Getting into the habit of delivering content is the hardest one to establish and if you have a content plan, you’ve completed the first step.

If you’ve deployed marketing automation (MA) and are providing nurture content, then you’re ahead of most. You may even have integrated your MA with your other systems (CRM and website) to close the loop on your content and customer behaviour. If you have, then you have the tools in place to fulfil content design.

Now you just need to connect your tools with your customers and shifting to a content design approach should be your next step.

What is content design?

I’ve seen a few definitions and while this is peak jargon, this one sums it up well:

‘Content design is a systematic and evidence-based methodology for guiding marketers to create content that meets the needs of your audiences along their journey.’

In plain English, it’s creating content that aligns with the needs of your customers.

At this point it’s probably a good idea to address the concept of content. In this context, content is considered anything that can be read, viewed, or listened to by your prospects and customers throughout their experience with you.

While much of the focus of content design is on digital channels, it’s a discipline that should be applied across every touchpoint if it’s to be delivered effectively.

This includes digital copy, video, podcasts, editorial, call centre scripts, printed collateral, forms and any other media where your content is designed to help your audience achieve a goal, complete a task, or make a decision.

The reason for calling the process ‘design’ is that it comes from a human centered design methodology and aligns closely with service design, focusing on addressing points in a customer’s journey and meeting their needs.

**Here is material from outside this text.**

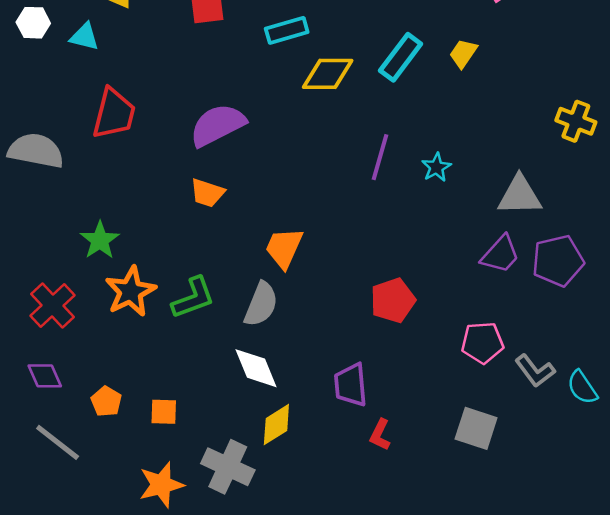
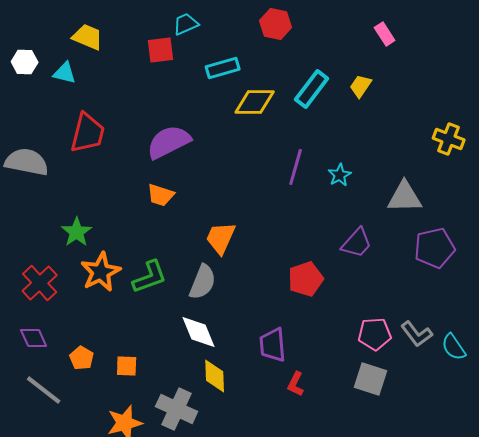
purple trapezoid: (500, 254) -> (357, 243), moved
pink pentagon: (482, 343) -> (375, 334), moved
yellow diamond: (276, 425) -> (215, 376), turned -60

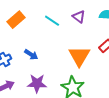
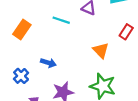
orange triangle: (79, 56) -> (101, 50), size x0.7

Why content design is the answer

Content design approaches the creation of content from a fundamentally different perspective – your customers’.

This is why traditional content that is more focused on what it wants to say than what the user needs to know flounders. It makes content difficult to understand and act on.

Good content design empowers your customers to do or find out what they need simply and quickly using the most appropriate content format available. It is based on insights about their behaviour, analytics and feedback.

It also allows you to create content to meet the individual needs of your customers. It’s not a one size fits all approach. It’s designed to deliver outcomes that meet the specific needs you’ve identified for your

How does it work?

Content design places people at the heart of a product or service. Aligning with a service design process, or being based on existing customer insights and journeys, it builds your content directly around our users’ needs.

In essence, content design:

  • Uses empathy as a design tool
  • Is delivered through sprints or other fast iterations
  • Uses customer feedback and insights to refine your outcomes
  • Creates positive experiences with every interaction

Content design uses the double diamond approach, similar to other service design approaches:

This should be a rapid process, focusing on key interactions and actions, as a standalone part of, or within an entire journey.

It allows for the creation and testing of multiple pieces of content within one sprint. These can be micro content, like a message on a pop-up on a website, or a piece of animated video content, each piece adding to the overall experience and providing consistency and performing a task across your customers’ journey.

Don’t forget your empathy

One last thing to remember is applying empathy is the cornerstone of content design.

By understanding your audiences’ emotional and rational needs, you can build content that empowers them to meet that need and to move on.

This is the essence of content design, to create content pieces that address diverse needs successfully.

It allows you to consider the broader context of their journey and the function of your content. For example:

  • How did they arrive at your content – where did they come from and what do they know already?
  • Are they informed, or do you need to inform them?
  • The goals and motivations that brought them to the content
  • What do they want to do next? How will you help them do that?

It also means is that you may end up producing multiple versions of a single piece of content designed to meet the needs of your customers’ personas.

But if those content pieces actually deliver a more positive experience and outcomes for you and customers, then isn’t that the whole point of creating content in the first place?